__SOURCE DATA__
^^^^
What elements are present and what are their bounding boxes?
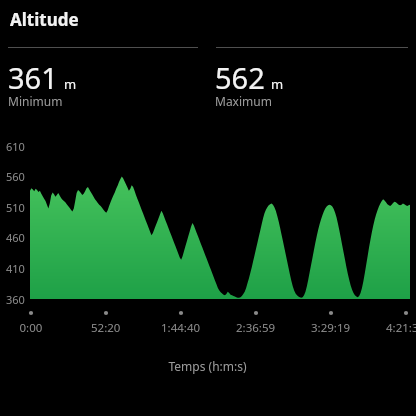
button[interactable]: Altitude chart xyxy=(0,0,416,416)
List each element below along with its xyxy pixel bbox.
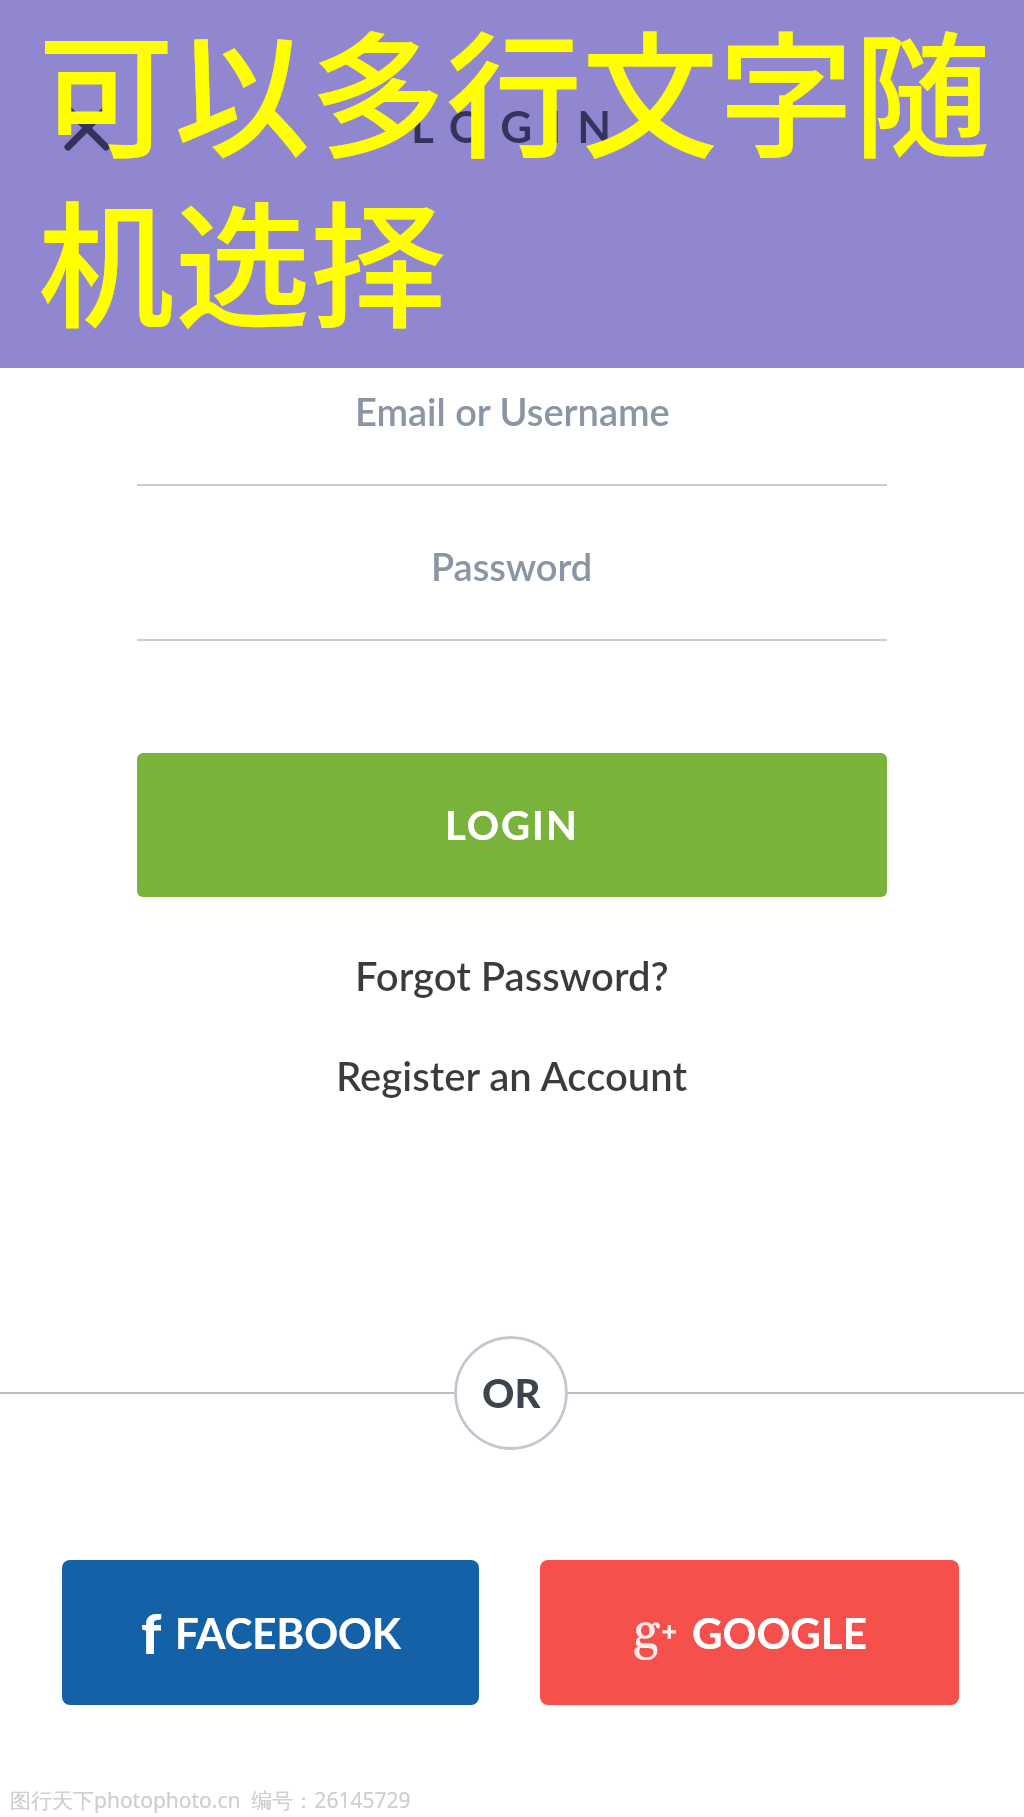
^^^^
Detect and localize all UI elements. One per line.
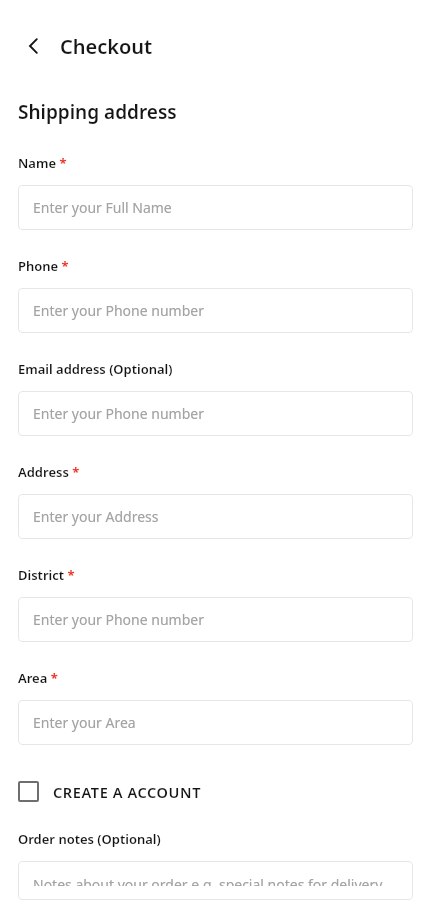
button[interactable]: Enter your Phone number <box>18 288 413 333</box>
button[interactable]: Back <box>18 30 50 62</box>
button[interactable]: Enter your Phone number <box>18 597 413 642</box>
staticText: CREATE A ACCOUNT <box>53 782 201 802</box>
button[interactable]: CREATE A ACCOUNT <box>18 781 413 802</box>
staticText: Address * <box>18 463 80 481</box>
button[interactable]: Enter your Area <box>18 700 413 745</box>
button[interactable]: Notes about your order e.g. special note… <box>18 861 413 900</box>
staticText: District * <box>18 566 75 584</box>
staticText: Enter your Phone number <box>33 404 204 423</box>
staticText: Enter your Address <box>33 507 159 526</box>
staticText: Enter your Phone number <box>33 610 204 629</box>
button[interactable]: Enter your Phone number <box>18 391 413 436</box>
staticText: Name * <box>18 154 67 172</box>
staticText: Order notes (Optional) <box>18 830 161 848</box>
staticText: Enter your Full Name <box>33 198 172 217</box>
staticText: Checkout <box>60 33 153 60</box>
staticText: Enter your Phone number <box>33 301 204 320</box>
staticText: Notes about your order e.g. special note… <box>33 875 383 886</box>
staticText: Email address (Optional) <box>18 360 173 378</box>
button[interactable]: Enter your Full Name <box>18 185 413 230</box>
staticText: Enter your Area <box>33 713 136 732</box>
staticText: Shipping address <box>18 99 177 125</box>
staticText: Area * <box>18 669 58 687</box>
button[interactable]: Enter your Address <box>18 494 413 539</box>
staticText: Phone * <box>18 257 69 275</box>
^^^^
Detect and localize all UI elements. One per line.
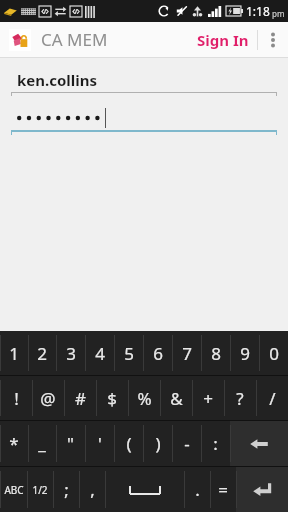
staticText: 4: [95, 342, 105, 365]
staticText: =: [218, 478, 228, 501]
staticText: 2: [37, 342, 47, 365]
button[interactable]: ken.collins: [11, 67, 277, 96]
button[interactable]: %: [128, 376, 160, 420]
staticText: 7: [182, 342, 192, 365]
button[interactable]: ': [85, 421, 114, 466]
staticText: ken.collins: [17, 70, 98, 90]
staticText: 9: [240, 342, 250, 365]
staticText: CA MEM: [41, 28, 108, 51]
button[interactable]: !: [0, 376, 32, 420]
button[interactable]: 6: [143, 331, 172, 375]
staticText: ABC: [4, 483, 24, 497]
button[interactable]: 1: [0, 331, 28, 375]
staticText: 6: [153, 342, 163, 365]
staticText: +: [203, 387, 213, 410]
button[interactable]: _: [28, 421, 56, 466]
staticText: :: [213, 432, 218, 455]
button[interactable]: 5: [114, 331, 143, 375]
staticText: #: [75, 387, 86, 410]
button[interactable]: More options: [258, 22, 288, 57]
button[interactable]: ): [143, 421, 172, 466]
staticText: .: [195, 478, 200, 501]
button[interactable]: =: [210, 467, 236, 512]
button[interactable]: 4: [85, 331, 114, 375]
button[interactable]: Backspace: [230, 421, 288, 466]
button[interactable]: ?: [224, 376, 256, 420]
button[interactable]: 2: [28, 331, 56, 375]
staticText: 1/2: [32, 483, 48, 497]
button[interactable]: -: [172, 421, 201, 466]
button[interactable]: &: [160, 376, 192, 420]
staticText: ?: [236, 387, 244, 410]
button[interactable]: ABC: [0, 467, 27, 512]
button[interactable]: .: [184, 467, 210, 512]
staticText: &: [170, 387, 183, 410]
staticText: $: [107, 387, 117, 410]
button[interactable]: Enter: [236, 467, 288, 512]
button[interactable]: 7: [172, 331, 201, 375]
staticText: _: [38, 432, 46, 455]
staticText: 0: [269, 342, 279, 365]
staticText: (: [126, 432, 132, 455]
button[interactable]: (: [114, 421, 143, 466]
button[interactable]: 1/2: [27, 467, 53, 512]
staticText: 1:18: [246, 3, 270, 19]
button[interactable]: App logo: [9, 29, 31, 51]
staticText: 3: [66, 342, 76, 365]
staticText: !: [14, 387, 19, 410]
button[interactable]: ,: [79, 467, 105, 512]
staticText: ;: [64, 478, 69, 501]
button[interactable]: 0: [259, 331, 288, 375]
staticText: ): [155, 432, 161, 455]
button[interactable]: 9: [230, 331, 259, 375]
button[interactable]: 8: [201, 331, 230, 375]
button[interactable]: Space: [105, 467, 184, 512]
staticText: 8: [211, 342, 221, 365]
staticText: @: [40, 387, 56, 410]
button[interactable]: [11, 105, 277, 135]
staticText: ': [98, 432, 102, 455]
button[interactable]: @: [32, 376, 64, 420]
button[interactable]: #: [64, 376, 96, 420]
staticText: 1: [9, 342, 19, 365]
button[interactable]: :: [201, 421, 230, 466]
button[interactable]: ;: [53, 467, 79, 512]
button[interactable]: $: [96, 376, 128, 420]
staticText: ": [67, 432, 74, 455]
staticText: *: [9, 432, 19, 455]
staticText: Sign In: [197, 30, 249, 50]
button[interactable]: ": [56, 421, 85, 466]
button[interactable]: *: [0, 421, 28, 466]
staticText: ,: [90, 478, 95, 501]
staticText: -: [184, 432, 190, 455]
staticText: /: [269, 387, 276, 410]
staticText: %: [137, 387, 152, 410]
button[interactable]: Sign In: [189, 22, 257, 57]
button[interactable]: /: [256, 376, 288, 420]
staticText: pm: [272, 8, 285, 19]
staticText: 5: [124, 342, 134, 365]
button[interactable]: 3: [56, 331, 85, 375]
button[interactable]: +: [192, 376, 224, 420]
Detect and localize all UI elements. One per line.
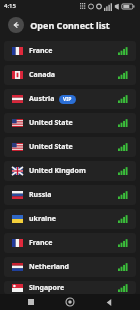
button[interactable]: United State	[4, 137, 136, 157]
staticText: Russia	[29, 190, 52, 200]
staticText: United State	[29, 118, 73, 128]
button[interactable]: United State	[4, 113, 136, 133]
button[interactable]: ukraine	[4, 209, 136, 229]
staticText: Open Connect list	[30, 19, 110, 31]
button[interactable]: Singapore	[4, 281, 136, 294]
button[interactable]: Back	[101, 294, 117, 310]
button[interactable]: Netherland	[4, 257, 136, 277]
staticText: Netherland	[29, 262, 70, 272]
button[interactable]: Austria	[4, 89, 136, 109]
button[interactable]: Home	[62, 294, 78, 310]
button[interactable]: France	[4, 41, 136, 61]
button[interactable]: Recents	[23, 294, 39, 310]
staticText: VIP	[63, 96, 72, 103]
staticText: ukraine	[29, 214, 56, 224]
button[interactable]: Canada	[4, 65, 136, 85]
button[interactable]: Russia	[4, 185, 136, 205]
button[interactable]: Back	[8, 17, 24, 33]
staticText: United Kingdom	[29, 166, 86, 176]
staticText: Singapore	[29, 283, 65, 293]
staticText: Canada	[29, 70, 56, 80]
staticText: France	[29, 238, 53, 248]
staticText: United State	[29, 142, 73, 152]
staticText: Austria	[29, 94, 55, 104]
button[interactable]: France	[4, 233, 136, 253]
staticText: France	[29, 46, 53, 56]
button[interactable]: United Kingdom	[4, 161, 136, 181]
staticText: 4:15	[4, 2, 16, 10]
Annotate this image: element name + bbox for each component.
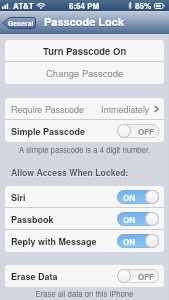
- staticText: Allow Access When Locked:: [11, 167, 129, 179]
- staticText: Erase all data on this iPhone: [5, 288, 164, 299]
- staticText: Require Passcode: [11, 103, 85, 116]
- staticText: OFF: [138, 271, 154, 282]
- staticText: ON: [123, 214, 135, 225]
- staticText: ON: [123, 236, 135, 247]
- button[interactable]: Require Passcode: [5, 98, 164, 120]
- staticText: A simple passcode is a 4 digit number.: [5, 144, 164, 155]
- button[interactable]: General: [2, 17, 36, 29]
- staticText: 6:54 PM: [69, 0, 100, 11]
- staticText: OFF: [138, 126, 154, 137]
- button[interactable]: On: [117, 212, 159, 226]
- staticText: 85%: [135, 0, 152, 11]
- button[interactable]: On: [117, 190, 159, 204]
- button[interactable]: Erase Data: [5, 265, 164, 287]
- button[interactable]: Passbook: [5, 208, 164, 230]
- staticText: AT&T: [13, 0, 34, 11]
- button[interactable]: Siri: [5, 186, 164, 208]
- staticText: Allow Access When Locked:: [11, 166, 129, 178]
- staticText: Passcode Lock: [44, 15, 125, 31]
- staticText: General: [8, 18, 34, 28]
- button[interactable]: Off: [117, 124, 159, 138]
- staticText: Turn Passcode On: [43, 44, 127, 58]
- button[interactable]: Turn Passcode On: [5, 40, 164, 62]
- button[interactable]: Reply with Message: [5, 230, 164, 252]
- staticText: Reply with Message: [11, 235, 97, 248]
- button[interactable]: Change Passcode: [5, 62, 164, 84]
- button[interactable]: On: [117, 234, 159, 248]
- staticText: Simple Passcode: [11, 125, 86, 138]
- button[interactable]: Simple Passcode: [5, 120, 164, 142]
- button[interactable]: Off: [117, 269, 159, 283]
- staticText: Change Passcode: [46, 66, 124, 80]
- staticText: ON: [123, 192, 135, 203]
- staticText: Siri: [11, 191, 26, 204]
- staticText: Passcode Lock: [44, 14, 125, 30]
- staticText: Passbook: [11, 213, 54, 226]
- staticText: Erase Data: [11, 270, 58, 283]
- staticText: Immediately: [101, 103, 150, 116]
^^^^
Once the line with "What elements are" has been found above, output that line and every later line exactly, stopping after the line with "List each element", and omit the pictures.

What elements are present and what are their bounding boxes?
button[interactable]: Altitude chart xyxy=(0,0,416,416)
List each element below along with its xyxy pixel bbox.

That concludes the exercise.